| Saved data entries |
________________________________________

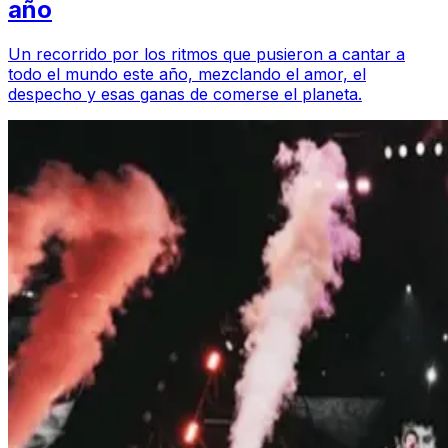
año
Un recorrido por los ritmos que pusieron a cantar a
todo el mundo este año, mezclando el amor, el
despecho y esas ganas de comerse el planeta.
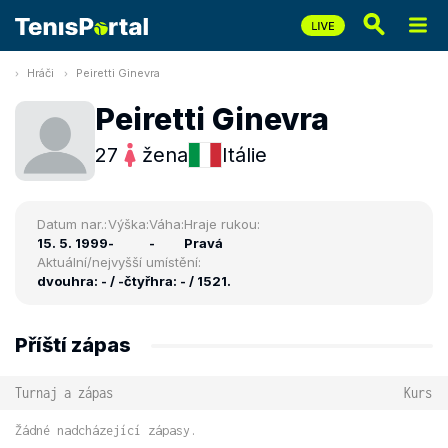
Hráči
Peiretti Ginevra
Peiretti Ginevra
27
žena
Itálie
Datum nar.:
Výška:
Váha:
Hraje rukou:
15. 5. 1999
-
-
Pravá
Aktuální/nejvyšší umístění:
dvouhra: - / -
čtyřhra: - / 1521.
Příští zápas
Turnaj a zápas
Kurs
Žádné nadcházející zápasy.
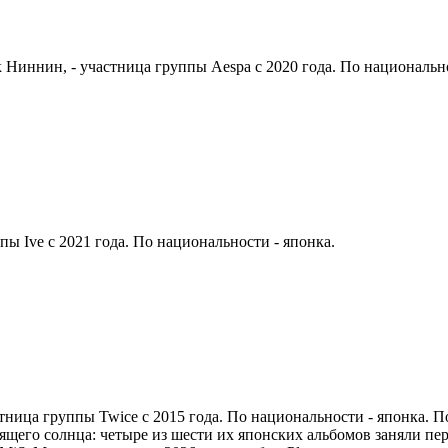
к Ниннин, - участница группы Aespa с 2020 года. По национально
пы Ive с 2021 года. По национальности - японка.
стница группы Twice с 2015 года. По национальности - японка. 
щего солнца: четыре из шести их японских альбомов заняли пер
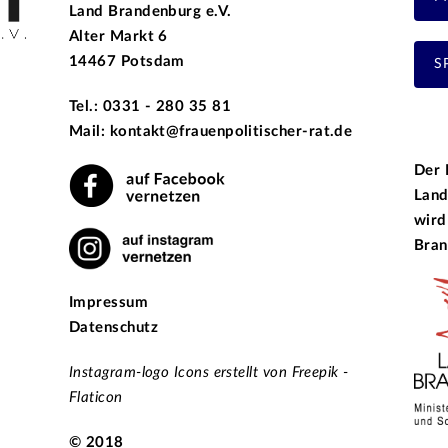
Land Brandenburg e.V.
Alter Markt 6
14467 Potsdam
S
Tel.: 0331 - 280 35 81
Mail: kontakt@frauenpolitischer-rat.de
Der 
Land
wird
Bran
Impressum
Datenschutz
Instagram-logo Icons erstellt von Freepik -
Flaticon
© 2018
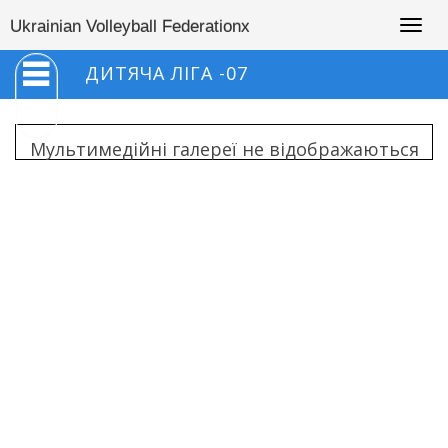
Togg
Ukrainian Volleyball Federationx
navig
ДИТЯЧА ЛІГА -07
Мультимедійні галереї не відображаються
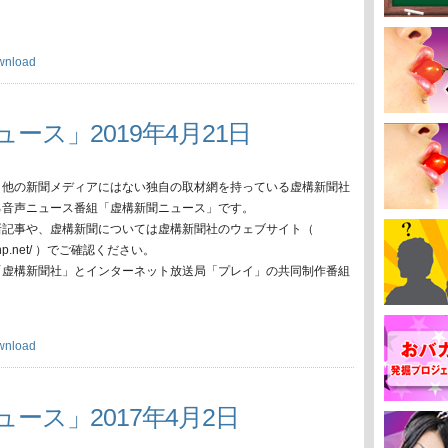
wnload
ース」2019年4月21日
、他の新聞メディアにはない独自の取材網を持っている虚構新聞社
る音声ニュース番組「虚構新聞ニュース」です。
新記事や、虚構新聞については虚構新聞社のウェブサイト（
oko-np.net/ ）でご確認ください。
「虚構新聞社」とインターネット放送局「プレイ」の共同制作番組
wnload
ュース」2017年4月2日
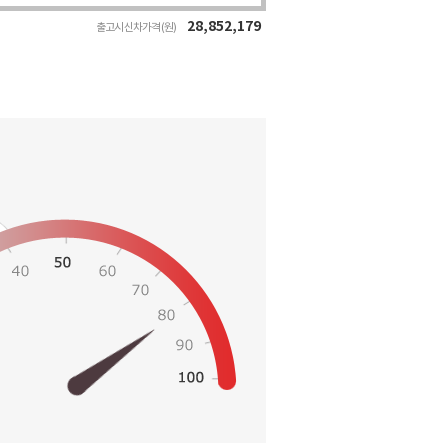
28,852,179
출고시 신차가격 (원)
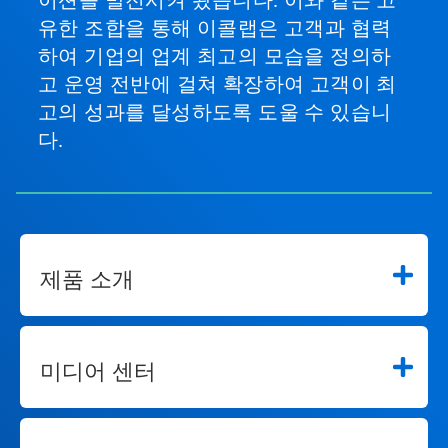
이션을 발전시켜 왔습니다. 이와 같은 고
유한 조합을 통해 이콜랩은 고객과 협력
하여 기업의 업계 최고의 모습을 정의하
고 운영 전반에 걸쳐 확장하여 고객이 최
고의 성과를 달성하도록 도울 수 있습니
다.
제품 소개
미디어 센터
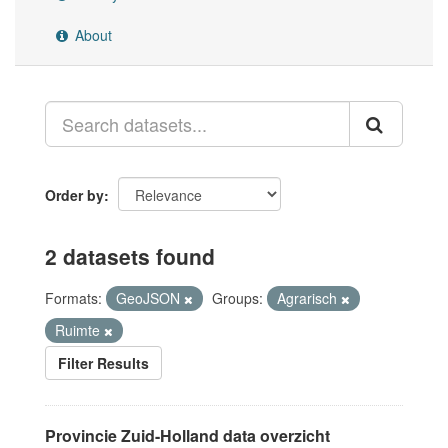
About
Order by
2 datasets found
Formats:
GeoJSON
Groups:
Agrarisch
Ruimte
Filter Results
Provincie Zuid-Holland data overzicht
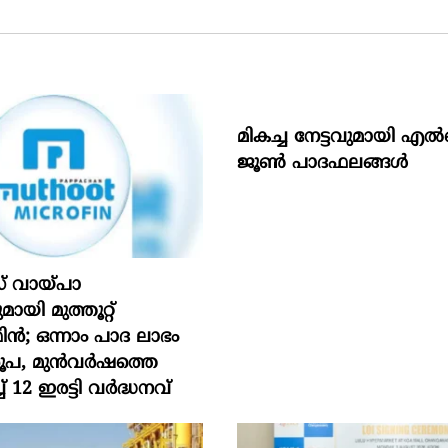
മികച്ച നേട്ടവുമായി
ജൂൺ പാദഫലങ്ങൾ
് വായ്പാ
യി മുത്തൂറ്റ്
; ഒന്നാം പാദ ലാഭം
രൂപ, മുൻവർഷത്തെ
് 12 ഇരട്ടി വർദ്ധനവ്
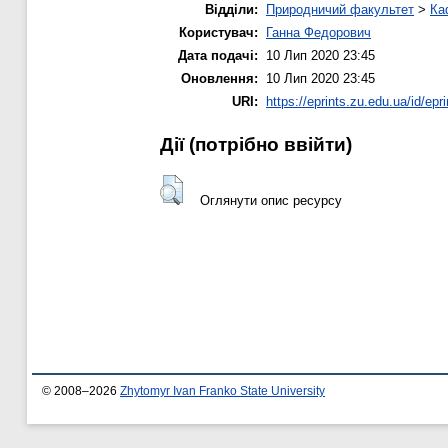
Відділи:
Природничий факультет
>
Ка
Користувач:
Ганна Федорович
Дата подачі:
10 Лип 2020 23:45
Оновлення:
10 Лип 2020 23:45
URI:
https://eprints.zu.edu.ua/id/epr
Дії ​​(потрібно ввійти)
Оглянути опис ресурсу
© 2008–2026
Zhytomyr Ivan Franko State University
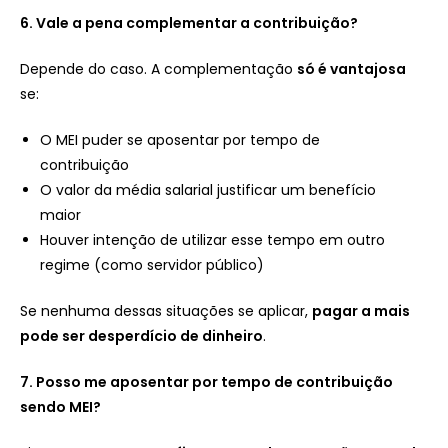
6. Vale a pena complementar a contribuição?
Depende do caso. A complementação
só é vantajosa
se:
O MEI puder se aposentar por tempo de
contribuição
O valor da média salarial justificar um benefício
maior
Houver intenção de utilizar esse tempo em outro
regime (como servidor público)
Se nenhuma dessas situações se aplicar,
pagar a mais
pode ser desperdício de dinheiro
.
7. Posso me aposentar por tempo de contribuição
sendo MEI?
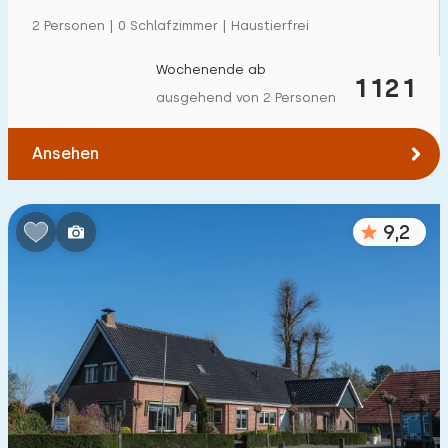
Einfamilienhaus
3
2 Personen | 0 Schlafzimmer | Haustierfrei
Ferienbauernhof
0
Wochenende ab
1121
Villa
ausgehend von 2 Personen
0
Ferienwohnung
0
Ansehen
Tiny house
0
Hausboot
0
9,2
Kinderfreundlich
Kindermöbel
2
Eingezäunter Garten
0
Spielgeräte im Garten
0
Hallenbad
0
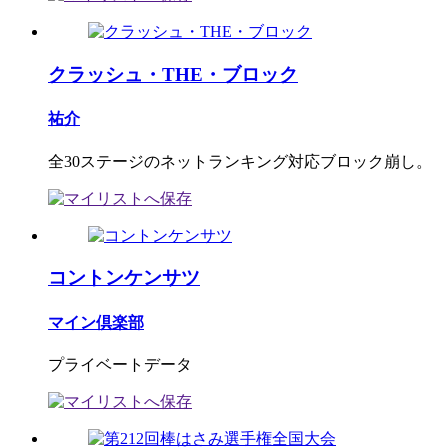
クラッシュ・THE・ブロック
祐介
全30ステージのネットランキング対応ブロック崩し。
コントンケンサツ
マイン倶楽部
プライベートデータ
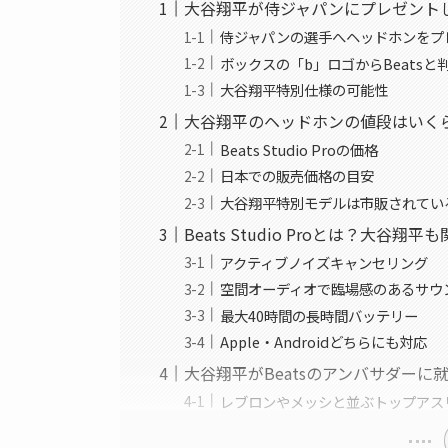
大谷翔平が侍ジャパンにプレゼントしたヘッ
侍ジャパンの選手へヘッドホンをプ
ボックスの「b」ロゴからBeatsと
大谷翔平特別仕様の可能性
大谷翔平のヘッドホンの値段はいく
Beats Studio Proの価格
日本での販売価格の目安
大谷翔平特別モデルは市販されてい
Beats Studio Proとは？大谷
アクティブノイズキャンセリング
空間オーディオで臨場感のあるサウ
最大40時間の長時間バッテリー
Apple・Androidどちらにも対応
大谷翔平がBeatsのアンバサダーに
レブロンやメッシと並ぶトップアス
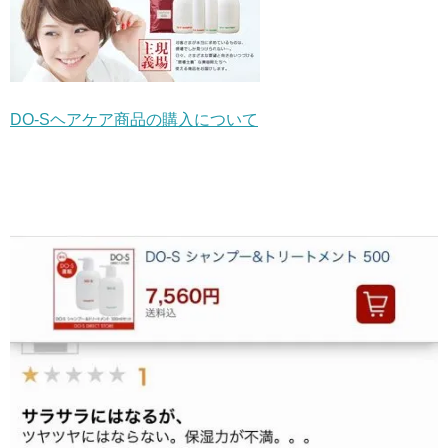
DO-Sヘアケア商品の購入について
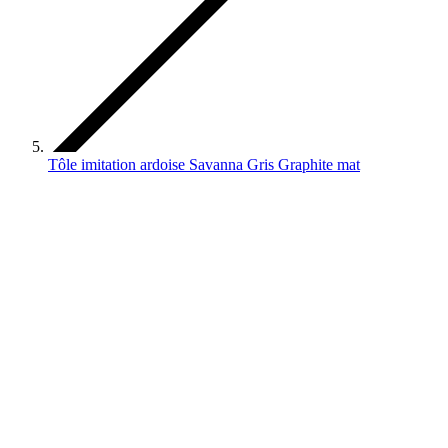
Tôle imitation ardoise Savanna Gris Graphite mat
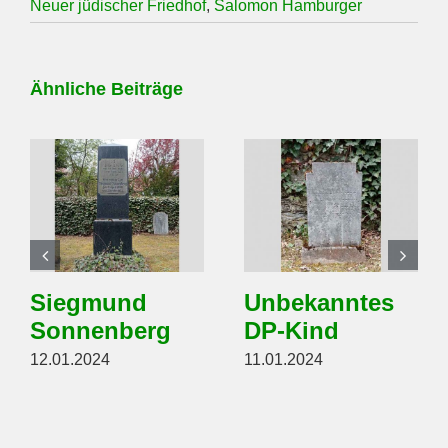
Neuer jüdischer Friedhof
,
Salomon Hamburger
Ähnliche Beiträge
Siegmund
Unbekanntes
Sonnenberg
DP-Kind
12.01.2024
11.01.2024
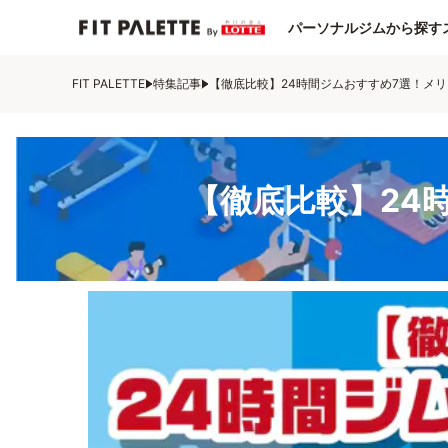
パーソナルジムから探す
FIT PALETTE
特集記事
【徹底比較】24時間ジムおすすめ7選！メ
【徹底比較】24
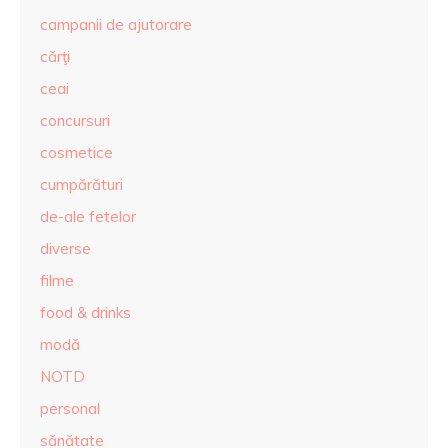
campanii de ajutorare
cărţi
ceai
concursuri
cosmetice
cumpărături
de-ale fetelor
diverse
filme
food & drinks
modă
NOTD
personal
sănătate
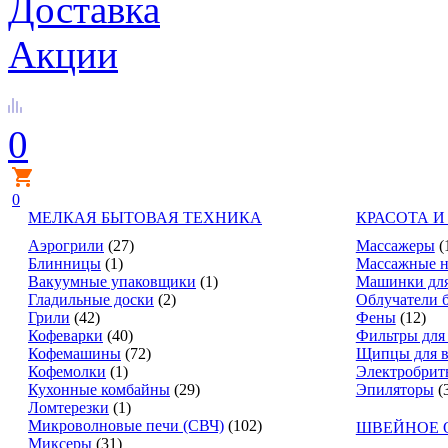
Доставка
Акции
0
0
МЕЛКАЯ БЫТОВАЯ ТЕХНИКА
КРАСОТА И
Аэрогрили
(27)
Массажеры
(
Блинницы
(1)
Массажные н
Вакуумные упаковщики
(1)
Машинки для
Гладильные доски
(2)
Облучатели 
Грили
(42)
Фены
(12)
Кофеварки
(40)
Фильтры для
Кофемашины
(72)
Щипцы для в
Кофемолки
(1)
Электробрит
Кухонные комбайны
(29)
Эпиляторы
(
Ломтерезки
(1)
Микроволновые печи (СВЧ)
(102)
ШВЕЙНОЕ 
Миксеры
(31)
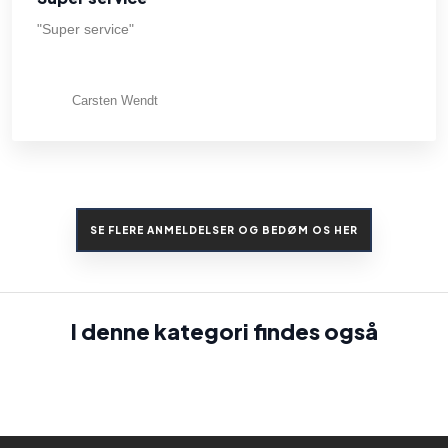
"Super service"
Carsten Wendt
SE FLERE ANMELDELSER OG BEDØM OS HER​
I denne kategori findes også​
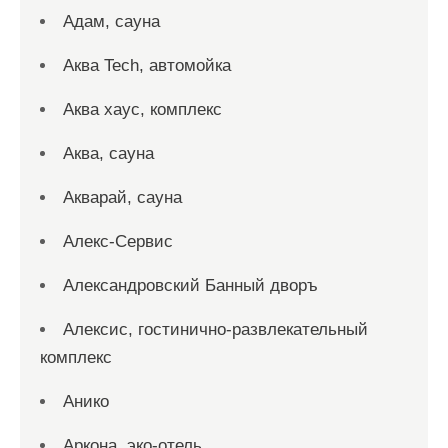
Адам, сауна
Аква Tech, автомойка
Аква хаус, комплекс
Аква, сауна
Акварай, сауна
Алекс-Сервис
Александровский Банный дворъ
Алексис, гостинично-развлекательный
комплекс
Анико
Аркона, эко-отель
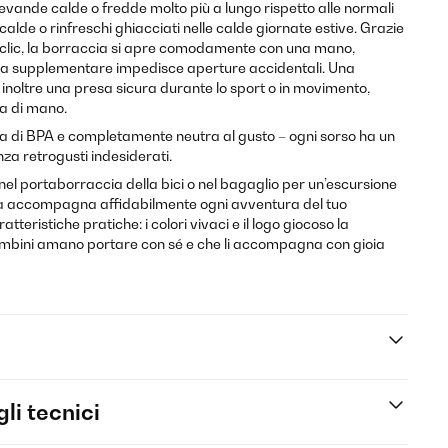
evande calde o fredde molto più a lungo rispetto alle normali
lde o rinfreschi ghiacciati nelle calde giornate estive. Grazie
o clic, la borraccia si apre comodamente con una mano,
za supplementare impedisce aperture accidentali. Una
inoltre una presa sicura durante lo sport o in movimento,
a di mano.
iva di BPA e completamente neutra al gusto – ogni sorso ha un
za retrogusti indesiderati.
 nel portaborraccia della bici o nel bagaglio per un’escursione
a accompagna affidabilmente ogni avventura del tuo
tteristiche pratiche: i colori vivaci e il logo giocoso la
mbini amano portare con sé e che li accompagna con gioia
li tecnici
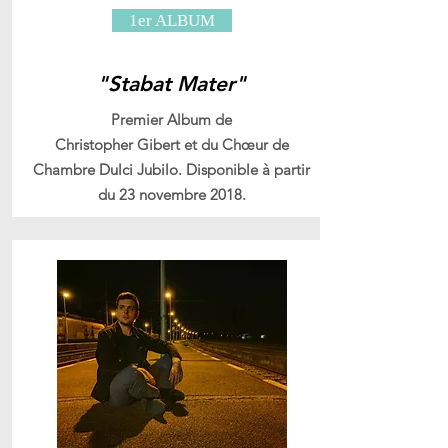
1er ALBUM
"Stabat Mater"
Premier Album de
Christopher Gibert et du Chœur de
Chambre Dulci Jubilo. Disponible à partir
du 23 novembre 2018.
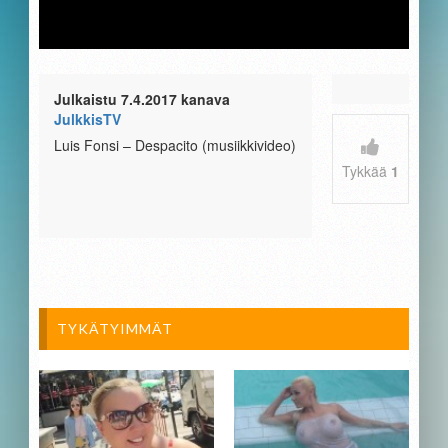
Julkaistu 7.4.2017 kanava
JulkkisTV
Luis Fonsi – Despacito (musiikkivideo)
Tykkää
1
TYKÄTYIMMÄT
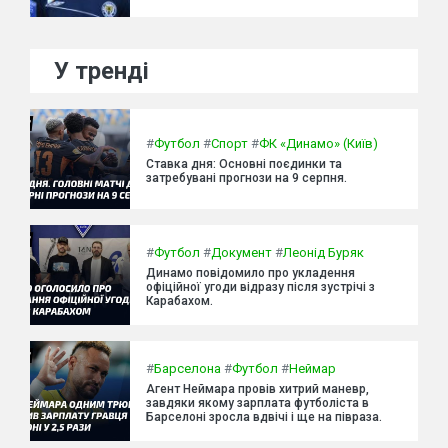
У тренді
#
Футбол
#
Спорт
#
ФК «Динамо» (Київ)
Ставка дня: Основні поєдинки та
затребувані прогнози на 9 серпня.
#
Футбол
#
Документ
#
Леонід Буряк
Динамо повідомило про укладення
офіційної угоди відразу після зустрічі з
Карабахом.
#
Барселона
#
Футбол
#
Неймар
Агент Неймара провів хитрий маневр,
завдяки якому зарплата футболіста в
Барселоні зросла вдвічі і ще на півраза.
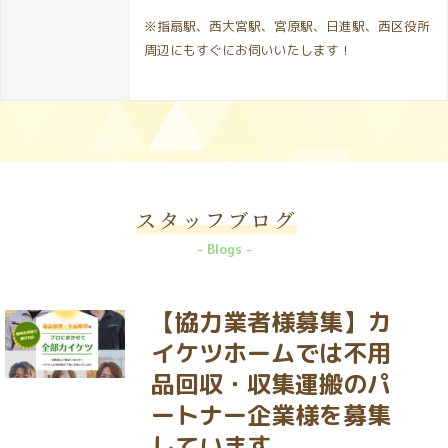
※指扇駅、西大宮駅、宮原駅、日進駅、西区役所
周辺にもすぐにお伺いいたします！
スタッフブログ
Blogs
【協力業者様募集】カ
イケツホームでは不用
品回収・収集運搬のパ
ートナー企業様を募集
しています。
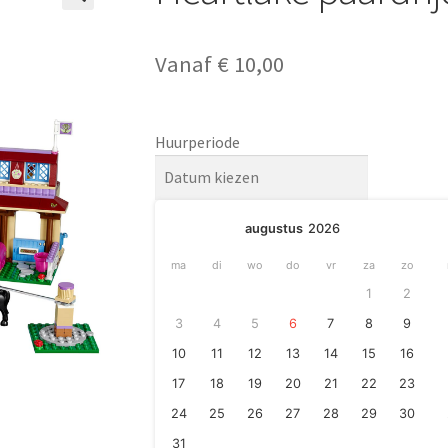
🔍
Vanaf
€
10,00
Huurperiode
augustus
2026
ma
di
wo
do
vr
za
zo
1
2
3
4
5
6
7
8
9
10
11
12
13
14
15
16
17
18
19
20
21
22
23
24
25
26
27
28
29
30
31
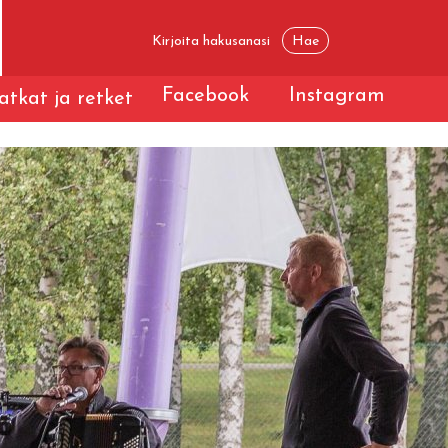
Facebook
Instagram
tkat ja retket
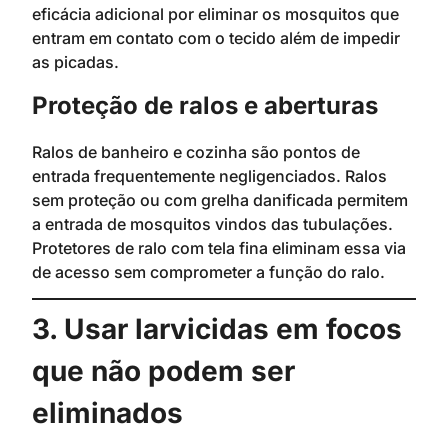
eficácia adicional por eliminar os mosquitos que
entram em contato com o tecido além de impedir
as picadas.
Proteção de ralos e aberturas
Ralos de banheiro e cozinha são pontos de
entrada frequentemente negligenciados. Ralos
sem proteção ou com grelha danificada permitem
a entrada de mosquitos vindos das tubulações.
Protetores de ralo com tela fina eliminam essa via
de acesso sem comprometer a função do ralo.
3. Usar larvicidas em focos
que não podem ser
eliminados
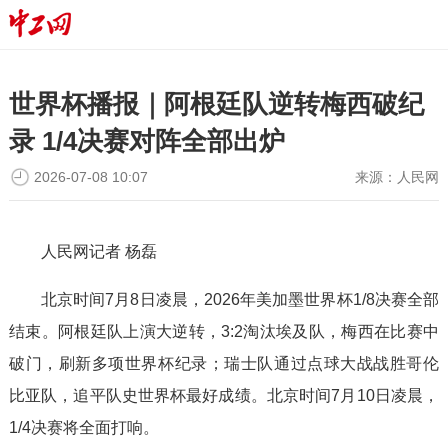
世界杯播报｜阿根廷队逆转梅西破纪
录 1/4决赛对阵全部出炉
2026-07-08 10:07
来源：
人民网
人民网记者 杨磊
北京时间7月8日凌晨，2026年美加墨世界杯1/8决赛全部
结束。阿根廷队上演大逆转，3:2淘汰埃及队，梅西在比赛中
破门，刷新多项世界杯纪录；瑞士队通过点球大战战胜哥伦
比亚队，追平队史世界杯最好成绩。北京时间7月10日凌晨，
1/4决赛将全面打响。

________________________________________

| WHAT YOU HAVE TO DO |
From the records above, copy only the lines running from the line holding "Щипцы для в" through the line holding "a entrada de mosquitos vindos das tubulações.", with no pictures.

| SOLUTION FOR THIS TASK |
Щипцы для в
Кофемолки
(1)
Электробрит
Кухонные комбайны
(29)
Эпиляторы
(
Ломтерезки
(1)
Микроволновые печи (СВЧ)
(102)
ШВЕЙНОЕ 
Миксеры
(31)
"Super service"
Carsten Wendt
SE FLERE ANMELDELSER OG BEDØM OS HER​
I denne kategori findes også​
Адам, сауна
Аква Tech, автомойка
Аква хаус, комплекс
Аква, сауна
Акварай, сауна
Алекс-Сервис
Александровский Банный дворъ
Алексис, гостинично-развлекательный
комплекс
Анико
Аркона, эко-отель
evande calde o fredde molto più a lungo rispetto alle normali
lde o rinfreschi ghiacciati nelle calde giornate estive. Grazie
o clic, la borraccia si apre comodamente con una mano,
za supplementare impedisce aperture accidentali. Una
inoltre una presa sicura durante lo sport o in movimento,
a di mano.
iva di BPA e completamente neutra al gusto – ogni sorso ha un
za retrogusti indesiderati.
 nel portaborraccia della bici o nel bagaglio per un’escursione
a accompagna affidabilmente ogni avventura del tuo
tteristiche pratiche: i colori vivaci e il logo giocoso la
mbini amano portare con sé e che li accompagna con gioia
li tecnici
1er ALBUM
"Stabat Mater"
Premier Album de
Christopher Gibert et du Chœur de
Chambre Dulci Jubilo. Disponible à partir
du 23 novembre 2018.
Julkaistu 7.4.2017 kanava
JulkkisTV
Luis Fonsi – Despacito (musiikkivideo)
Tykkää
1
TYKÄTYIMMÄT
У тренді
#
Футбол
#
Спорт
#
ФК «Динамо» (Київ)
Ставка дня: Основні поєдинки та
затребувані прогнози на 9 серпня.
#
Футбол
#
Документ
#
Леонід Буряк
Динамо повідомило про укладення
офіційної угоди відразу після зустрічі з
Карабахом.
#
Барселона
#
Футбол
#
Неймар
Агент Неймара провів хитрий маневр,
завдяки якому зарплата футболіста в
Барселоні зросла вдвічі і ще на півраза.
※指扇駅、西大宮駅、宮原駅、日進駅、西区役所
周辺にもすぐにお伺いいたします！
スタッフブログ
Blogs
【協力業者様募集】カ
イケツホームでは不用
品回収・収集運搬のパ
ートナー企業様を募集
しています。
🔍
Vanaf
€
10,00
Huurperiode
augustus
2026
ma
di
wo
do
vr
za
zo
1
2
3
4
5
6
7
8
9
10
11
12
13
14
15
16
17
18
19
20
21
22
23
24
25
26
27
28
29
30
31
Facebook
Instagram
tkat ja retket
eficácia adicional por eliminar os mosquitos que
entram em contato com o tecido além de impedir
as picadas.
Proteção de ralos e aberturas
Ralos de banheiro e cozinha são pontos de
entrada frequentemente negligenciados. Ralos
sem proteção ou com grelha danificada permitem
a entrada de mosquitos vindos das tubulações.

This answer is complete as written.